▶ _Data to process_
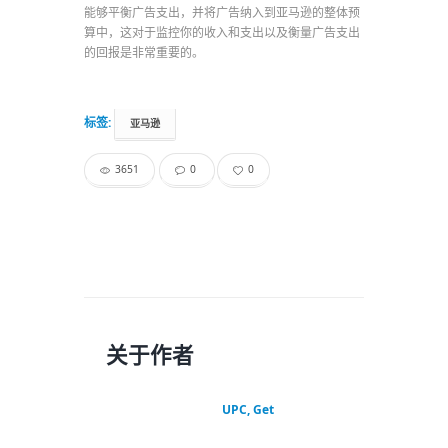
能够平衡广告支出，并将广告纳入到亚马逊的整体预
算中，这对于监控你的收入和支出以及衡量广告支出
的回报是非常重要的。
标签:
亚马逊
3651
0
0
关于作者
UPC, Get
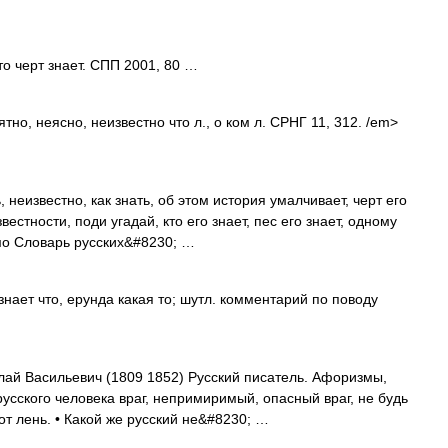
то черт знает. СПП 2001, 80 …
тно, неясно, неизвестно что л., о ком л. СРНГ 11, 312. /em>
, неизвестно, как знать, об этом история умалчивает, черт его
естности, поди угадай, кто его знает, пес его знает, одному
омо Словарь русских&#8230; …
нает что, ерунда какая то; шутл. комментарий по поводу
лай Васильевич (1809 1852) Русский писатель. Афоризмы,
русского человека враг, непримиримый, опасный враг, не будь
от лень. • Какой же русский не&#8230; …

* * *

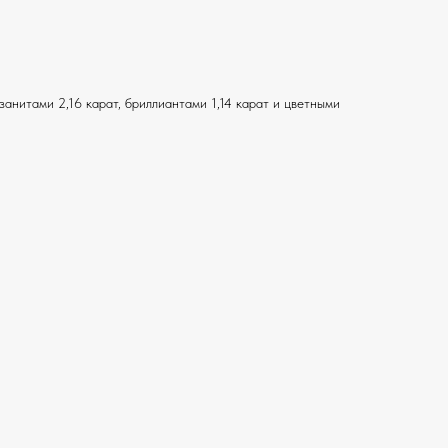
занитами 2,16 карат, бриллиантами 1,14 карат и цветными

▶ _Task to complete_
Using the material above, reproduce only the lines that run from the line with "能够平衡广告支出，并将广告纳入到亚马逊的整体预" up to and including the line with "от лень. • Какой же русский не&#8230; …", exactly, with the pictures dropped.

▶ _Solution to this exercise_
能够平衡广告支出，并将广告纳入到亚马逊的整体预
算中，这对于监控你的收入和支出以及衡量广告支出
的回报是非常重要的。
标签:
亚马逊
3651
0
0
关于作者
UPC, Get
то черт знает. СПП 2001, 80 …
тно, неясно, неизвестно что л., о ком л. СРНГ 11, 312. /em>
, неизвестно, как знать, об этом история умалчивает, черт его
естности, поди угадай, кто его знает, пес его знает, одному
омо Словарь русских&#8230; …
нает что, ерунда какая то; шутл. комментарий по поводу
лай Васильевич (1809 1852) Русский писатель. Афоризмы,
русского человека враг, непримиримый, опасный враг, не будь
от лень. • Какой же русский не&#8230; …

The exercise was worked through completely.